The risk of Ritalin abuse must be taken seriously because Ritalin can be habit forming when used for long periods of time or at higher than recommended doses.
What Is Ritalin?
Ritalin is a stimulant that is used to treat Attention Deficit Hyperactivity Disorder, otherwise known as ADD or ADHD.
At levels prescribed by a doctor it is safe, but all stimulants cause a "high" at higher doses.
Signs of Ritalin intoxication include an irregular heartbeat, dangerously high body temperatures, and the potential for cardiovascular failure or seizures.
Also, ingesting high doses of stimulants can lead to hostility or feelings of paranoia and hostility in some individuals.
According to a 1996 Drug Enforcement Agency (DEA) study, roughly 30-50% of adolescents in drug treatment centers reported "non-medical" use of Ritalin.

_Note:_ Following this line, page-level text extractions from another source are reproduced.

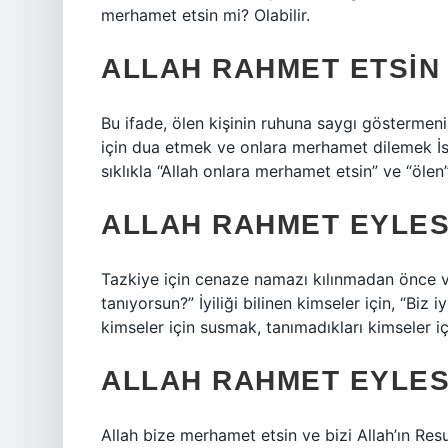
merhamet etsin mi? Olabilir.
ALLAH RAHMET ETSIN
Bu ifade, ölen kişinin ruhuna saygı göstermeni
için dua etmek ve onlara merhamet dilemek İsl
sıklıkla “Allah onlara merhamet etsin” ve “ölen” g
ALLAH RAHMET EYLESI
Tazkiye için cenaze namazı kılınmadan önce v
tanıyorsun?” İyiliği bilinen kimseler için, “Biz 
kimseler için susmak, tanımadıkları kimseler iç
ALLAH RAHMET EYLES
Allah bize merhamet etsin ve bizi Allah’ın Resul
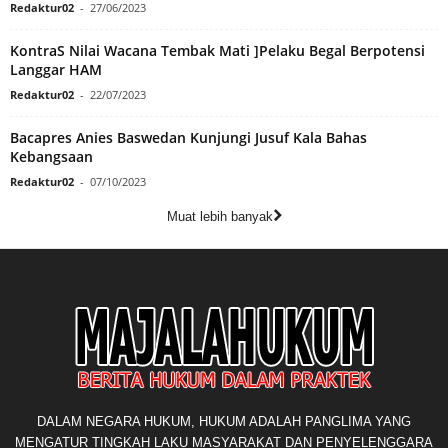
Redaktur02
-
27/06/2023
KontraS Nilai Wacana Tembak Mati ]Pelaku Begal Berpotensi
Langgar HAM
Redaktur02
-
22/07/2023
Bacapres Anies Baswedan Kunjungi Jusuf Kala Bahas
Kebangsaan
Redaktur02
-
07/10/2023
Muat lebih banyak
DALAM NEGARA HUKUM, HUKUM ADALAH PANGLIMA YANG
MENGATUR TINGKAH LAKU MASYARAKAT DAN PENYELENGGARA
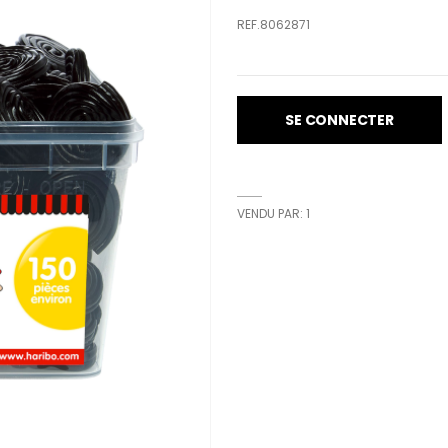
REF.8062871
SE CONNECTER
VENDU PAR: 1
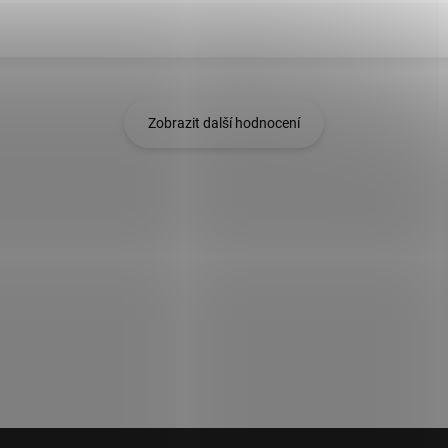
Zobrazit další hodnocení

A 1998 Indiana University study of 44,232 students found that 6.8 percent of ninth-graders surveyed reported abusing Ritalin, either snorted or injected, at least once. Of those students, 2.5 percent reported abusing Ritalin monthly or more often. In addition, some adolescents abuse Ritalin for it's contribution toward weight loss.
The Pattern Of Abuse
Addiction is rarely intentional, rather it occurs when an individual begins to depend on the immediate and predictable high Ritalin provides.
Addiction is characterized by increasing dosages and frequent episodes of use, followed by an enormous “low” in the form of depression. Severe Ritalin side effects, including death, have been reported with Ritalin abuse and addiction.
Over time, drugs can derail motivation to perform everyday life demands. Activities or relationships that were previously enjoyable go largely ignored in favor of drug use and recovery time.
Ritalin tablets are either abused orally, or crushed and snorted. It can also be dissolved in water and injected, but this is more rare. A popular means of dispersal is adolescents giving or selling their Ritalin medication to their peers.
Crushing the tablets and snorting the powder like cocaine is popular. Another form of Ritalin abuse is through dissolving Ritalin in water and injecting the fluid.
Ritalin should not be mixed with other medications without the approval of a doctor, especially antidepressants or over-the-counter cold medicines.
Antidepressants may enhance the effects of Ritalin, and Ritalin in combination with decongestants may cause blood pressure to become dangerously high or lead to irregular heart rhythms.
Make sure Ritalin is only taken as directed, and inform children to never share pills with friends.
Avoid problems by dispensing all medication to your child yourself in order to make sure it is not abused. Keep all medications out of reach.
If medication is needed during the school day, it should be administered by the school nurse.
Report any side effects to the prescribing doctor, and seek emergency medical attention if you or your child experiences any severe or unusual reactions while taking Ritalin.
Treatment for Ritalin addiction or abuse, depending on the severity, often combines an initial detoxification and a course of behavioral therapy or some type of 12-step program.